In practice, I time biofilm disruption agents to precede antibiotic dosing by 30-60 minutes. The rationale is to compromise the biofilm matrix first, then deliver antibiotics to the newly exposed organisms. This is a logical approach based on the known biology, though it has not been validated in randomized controlled trials for tick-borne disease specifically.

The Clinical Implications

Understanding biofilms changes how we think about treatment failure. A patient who does not respond to a course of antibiotics may not have a “resistant” infection. They may have an infection that is fully antibiotic-susceptible but protected by a biofilm that prevents antibiotic access.
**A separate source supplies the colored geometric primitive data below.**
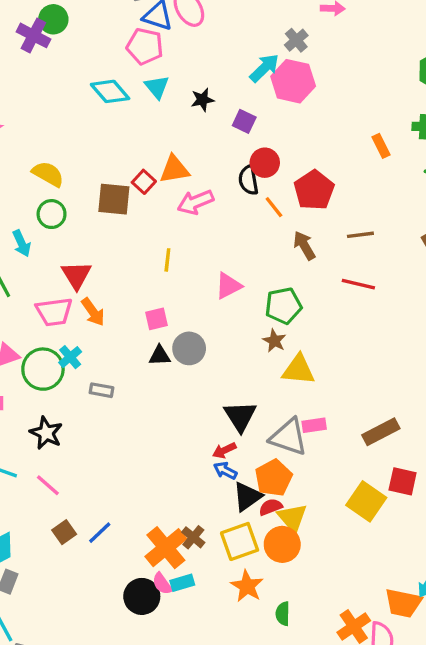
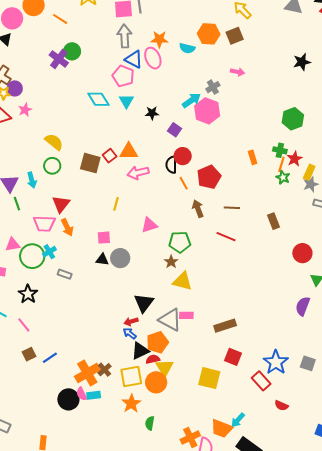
yellow square: (366, 501) -> (209, 378), moved, turned -30

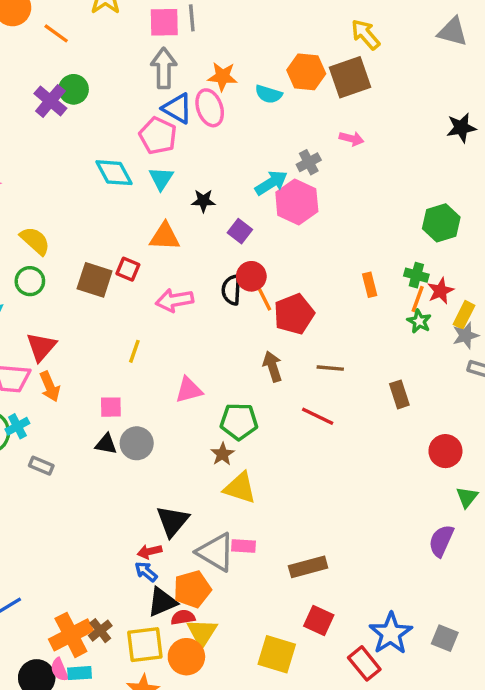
brown square: (235, 36) -> (350, 77), size x1.4
orange triangle: (129, 151) -> (165, 237), moved
red square: (110, 156) -> (128, 269), turned -32
orange line: (184, 183) -> (265, 300), moved

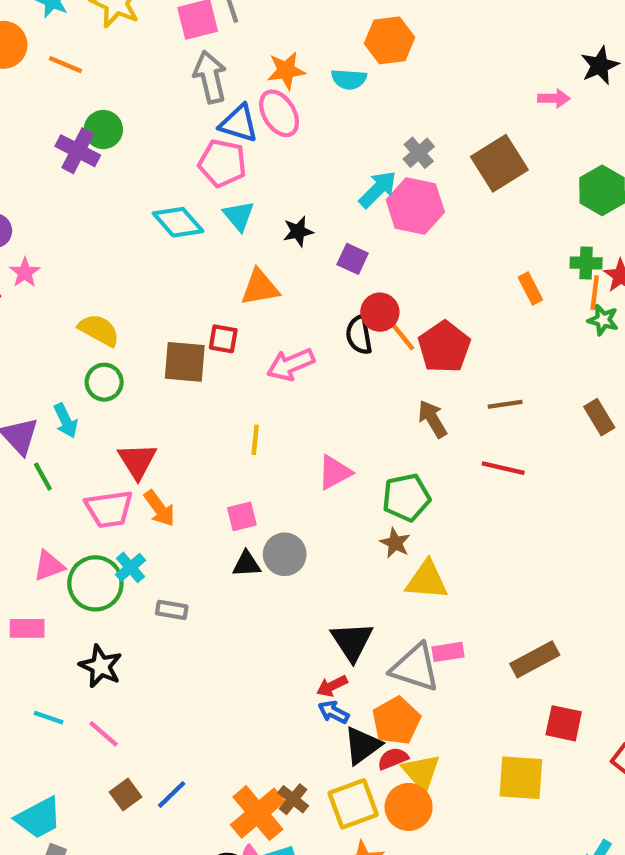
brown square: (350, 77) -> (499, 163), moved
pink arrow: (352, 139) -> (554, 98), moved

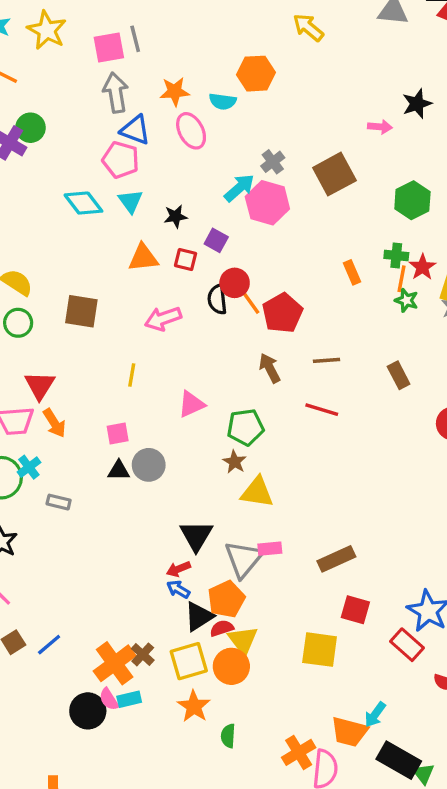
pink ellipse: (279, 113) -> (191, 131), moved
red square: (223, 339) -> (186, 260), moved
gray triangle: (415, 668) -> (244, 559), turned 48

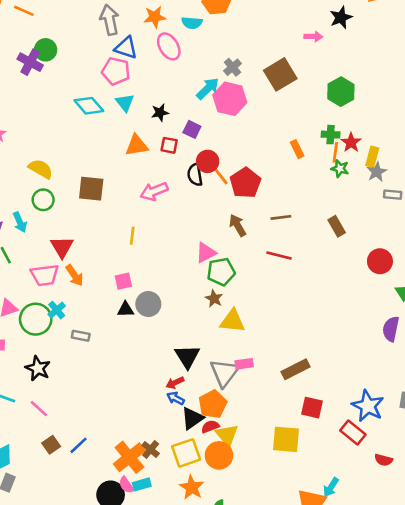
pink triangle: (191, 404) -> (206, 253), moved

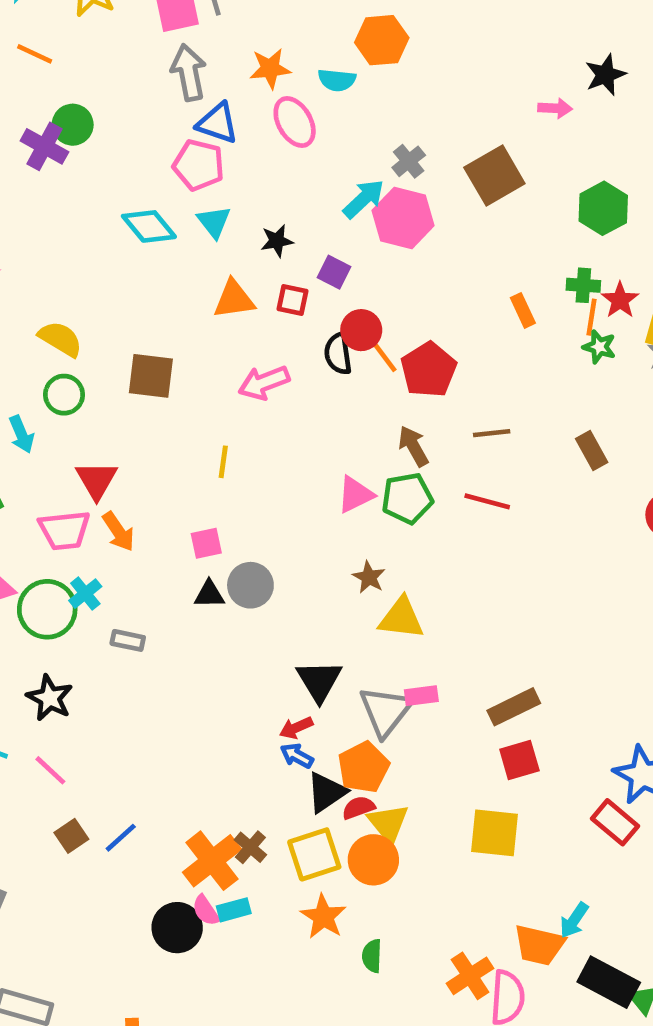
green pentagon: (221, 272) -> (407, 498), moved
red square: (312, 408) -> (519, 760), moved, turned -30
This reframing has practical consequences:

• Single-agent, short-course antibiotic therapy is unlikely to eradicate biofilm-associated chronic infections
• Combination approaches that address biofilm disruption alongside antimicrobial therapy are more rational
• Treatment duration matters — persistent biofilms require sustained therapeutic pressure
• Intermittent or pulsed dosing may be effective because organisms released from disrupted biofilms are susceptible to antibiotics

The Bottom Line

Biofilms are not a fringe concept. They are mainstream microbiology. The NIH estimates that biofilms account for over 80% of chronic infections. Understanding their role in chronic tick-borne disease — and incorporating biofilm disruption into treatment protocols — is essential for improving outcomes in patients who have not responded to conventional approaches.

References

• National Institutes of Health. Research on Microbial Biofilms. PA-03-047.
• Hoiby N, et al. Antibiotic resistance of bacterial biofilms. International Journal of Antimicrobial Agents. 2010;35(4):322-332.
• Sapi E, et al. Evidence of In Vivo Existence of Borrelia Biofilm in Borrelial Lymphocytomas. European Journal of Microbiology and Immunology. 2016;6(1):9-24.

This content is educational and does not constitute medical advice. Chronic infection treatment, including biofilm disruption strategies, should be managed by a physician experienced in complex infectious disease.